As the curtains opened, the tableau of cast members set this play on the right note. Like figures on a chessboard, the cast stood with a striking but simple set behind them, the huge pendants and flags of Denmark creating a royal tone.
Chris Hudson made a fantastic and likeable Hamlet. His performance was measured and yet he conveyed the turmoil of a man unable to take action, tormented by his own doubts and weakness. Richard Dodd played 'Claudius' and his powerful performance was impressive. Fiona Gilbert was 'Gertrude' and the relationship between the king and 'wretched queen' was superbly conveyed.

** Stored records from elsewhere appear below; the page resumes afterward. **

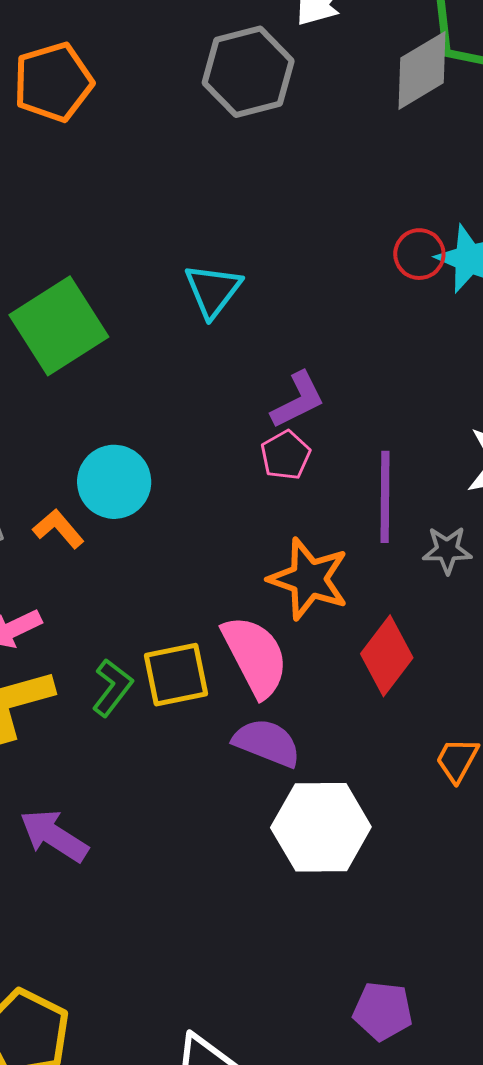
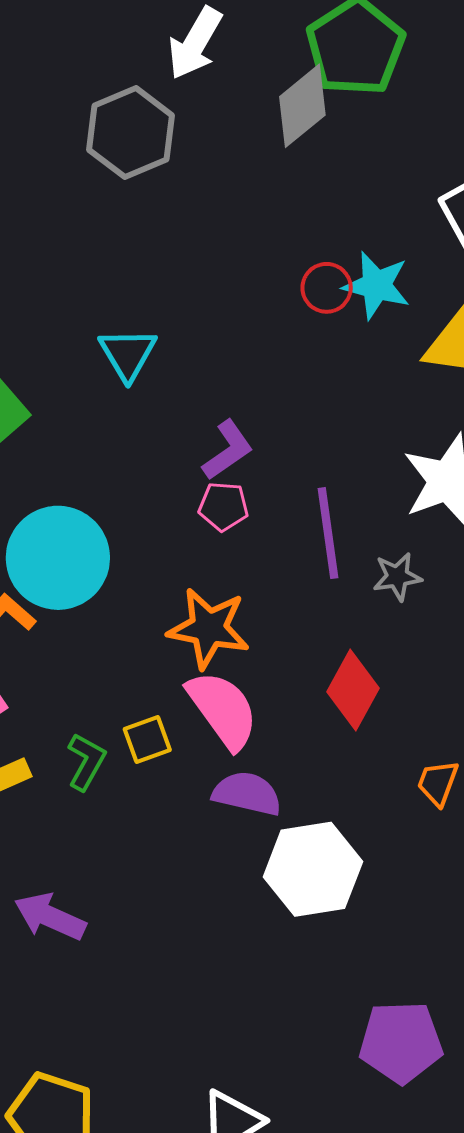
pink pentagon: (285, 455) -> (223, 506), turned -30
cyan circle: (114, 482) -> (58, 558), size x1.4
orange star: (309, 579) -> (209, 628), moved
yellow square: (176, 675) -> (147, 740), size x0.7
purple pentagon: (383, 1011) -> (401, 1042), size x1.4

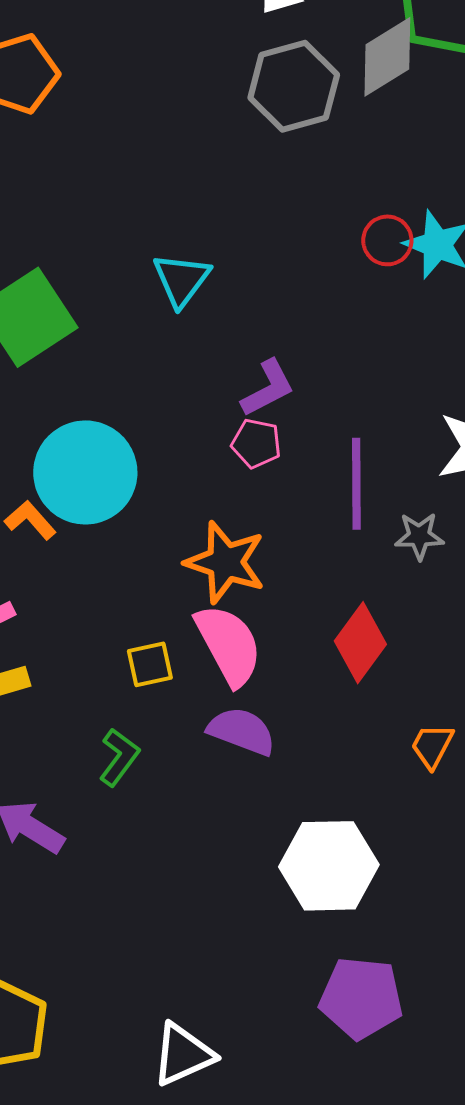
gray hexagon: (130, 133) -> (294, 86), moved
green L-shape: (86, 762) -> (119, 757), moved
white hexagon: (313, 869) -> (329, 866), moved

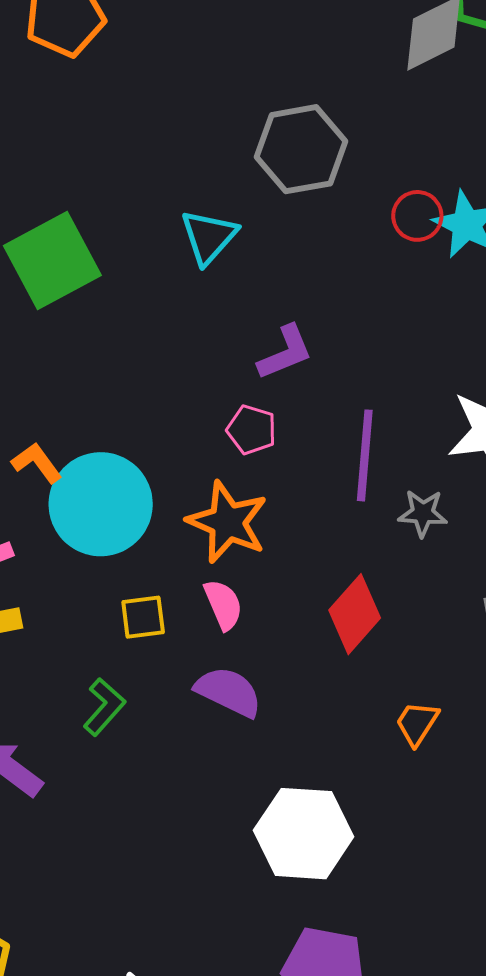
gray hexagon: (294, 86) -> (301, 149), moved
pink pentagon: (256, 443) -> (252, 430), moved
cyan circle: (85, 472) -> (101, 504), moved
pink semicircle: (229, 645) -> (223, 605), size x0.6

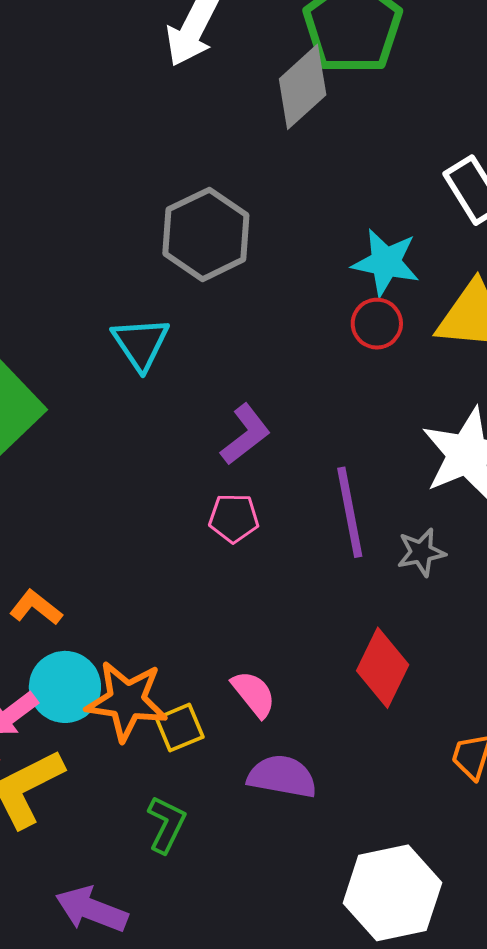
red circle: (417, 216) -> (377, 324), moved
cyan circle: (101, 504) -> (65, 687), moved, size x0.7
orange star: (227, 522) -> (127, 701), moved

Lisa Bushell was a haunting 'Ophelia' descending into madness with aplomb. Anthony Sully, ably conveyed the verbose Polonius. Ely ADS stalwart Tony Ransome popped up in a variety of roles and did a splendid job in them all.
It was interesting to see the ghost, played by David Palmer, only ever heard but never seen on stage and this worked very well.
It would have been nice to see the lighting perhaps used to more effect and sound effects were few and far between. The 'play within the play' would have been enhanced by some music and the solitary drummer was a little ineffective. However, this was a production that never faltered in conveying the drama of events and with a company of actors who were so clear in their characterisations it was a production worth braving the cold of a February evening.
This is Ely ADS's 125th Anniversary year and they could not have got off to a better start in a production which showcased the talents of the group and with a director so clear in his purpose of bringing great dramas to the stage.